Tras guerra civil de 1891 y el termino de la administración de Balmaceda, nuestro país dio paso a varias décadas de inestabilidad en las cuales el Congreso, dominado por la oligarquía, implementó las denominadas prácticas parlamentarias, que hicieron difícil gestionar profesionalmente el Estado. La Constitución de 1925 trató de buscar una solución, fortaleciendo al Ejecutivo y dotando al Congreso de un espacio deliberativo. Sin embargo, aprobada esta por plebiscito, Alessandri debió abandonar el país. Nuevamente volvíamos a años de desequilibrio que recién pudimos normalizar en 1932, un período que duró hasta el golpe de Estado de septiembre de 1973.
Tras el retorno a la democracia en 1990, existió cierto consenso que esas experiencias habían sido fruto del caudillismo, y que habían provocado la muerte de inocentes y el atropello a las reglas elementales de la convivencia política. La idea que si un Presidente y un Congreso han sido electos para un período estos deben terminar sus mandatos fue una enseñanza dolorosa de aquellos tiempos.
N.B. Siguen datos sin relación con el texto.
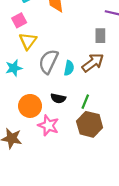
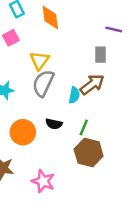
yellow triangle: (28, 41) -> (40, 61), moved
cyan semicircle: (69, 68) -> (74, 95), moved
pink star: (48, 125) -> (43, 181), moved

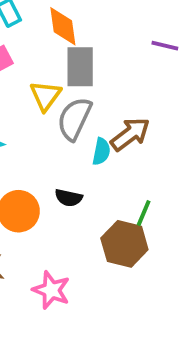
gray rectangle: (101, 55) -> (80, 67), moved, size x1.5
gray semicircle: (43, 83) -> (74, 119), moved
green line: (84, 127) -> (144, 213), moved

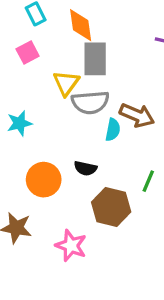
gray semicircle: (74, 119) -> (90, 102), turned -120
brown arrow: (130, 134) -> (137, 115), turned 60
brown hexagon: (124, 244) -> (111, 207), moved

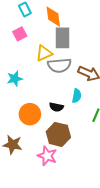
yellow triangle: (66, 83) -> (44, 53), turned 30
cyan semicircle: (113, 130) -> (77, 96), moved
brown hexagon: (111, 207) -> (58, 134), moved

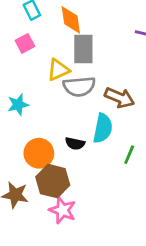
cyan semicircle: (77, 96) -> (103, 128), size x1.5
brown hexagon: (58, 134) -> (53, 181), moved

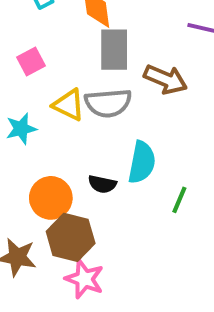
pink square: (25, 43) -> (31, 61), moved
yellow triangle: (58, 70) -> (69, 105), moved, turned 50
brown arrow: (119, 98) -> (166, 79), moved

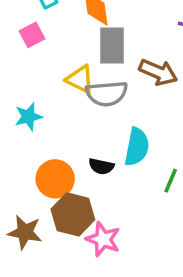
pink square: (31, 61) -> (32, 35), moved
yellow triangle: (69, 105) -> (80, 79), moved
pink star: (84, 279) -> (103, 239), moved

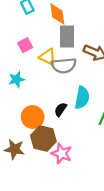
pink square: (32, 35) -> (25, 45), moved
black semicircle: (101, 166) -> (61, 109), turned 112

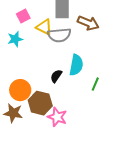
cyan star: (17, 79) -> (15, 39), moved
orange circle: (33, 117) -> (20, 90), moved

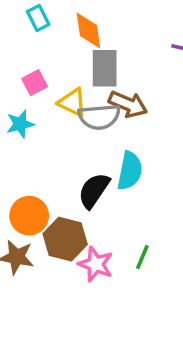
brown arrow: (88, 23) -> (128, 104), moved
black semicircle: (56, 76) -> (94, 191), size x1.5
green line: (95, 84) -> (142, 257), moved

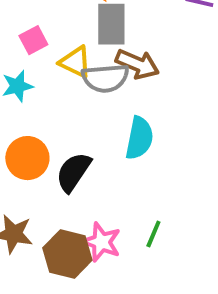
black semicircle: (94, 191) -> (73, 172), moved
orange circle: (29, 216) -> (27, 158), moved
brown hexagon: (65, 239) -> (67, 254), moved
Cuando se firmó el acuerdo para una nueva Constitución en noviembre de 2019, y se aprobó la reforma constitucional que la viabilizaba, nuestra clase política entendía —por primera vez— que las crisis de la democracia se resolvían con más democracia. La participación y los resultados del plebiscito de octubre recién pasado confirmaron aquel itinerario: la nueva Constitución la redactará una convención paritaria, electa por votación popular y sin representantes del Congreso, los actuales incumbentes del sistema.
Eso ha generado una importante movilización de personas que genuinamente desean participar del proceso. Aún con la pandemia que ha alterado nuestras vidas, miles de ellas se han reunido virtualmente para conversar sobre el país en el que desean vivir y el modo en que pueden ser protagonistas.
Por eso la moción encabezada por los diputados Jaime Mulet y Rodrigo González, que busca adelantar las elecciones presidenciales y parlamentarias para abril de 2021, la misma fecha de la elección de los convencionales, es una muestra de ese caudillismo del siglo veinte. Porque la iniciativa, bajo el aparente interés de relegitimar el sistema político, pasa por alto todo el proceso institucional y los resultados del plebiscito que precisamente apuntan a ese fin. La propuesta de los diputados no sólo hace caso omiso de la historia; también es un sabotaje directo al proceso constituyente.
Mulet y González, quien estuvieron un rol activo en la política de los noventa, actúan como los personajes de Hitchcock. Con su moción estrangulan con una soga el cuello de la democracia, por el simple deseo de aparentar una cierta superioridad moral, pero lo que demuestran con ello es que no entienden —ni tampoco les importan— las lecciones del pasado ni los resultados de las urnas.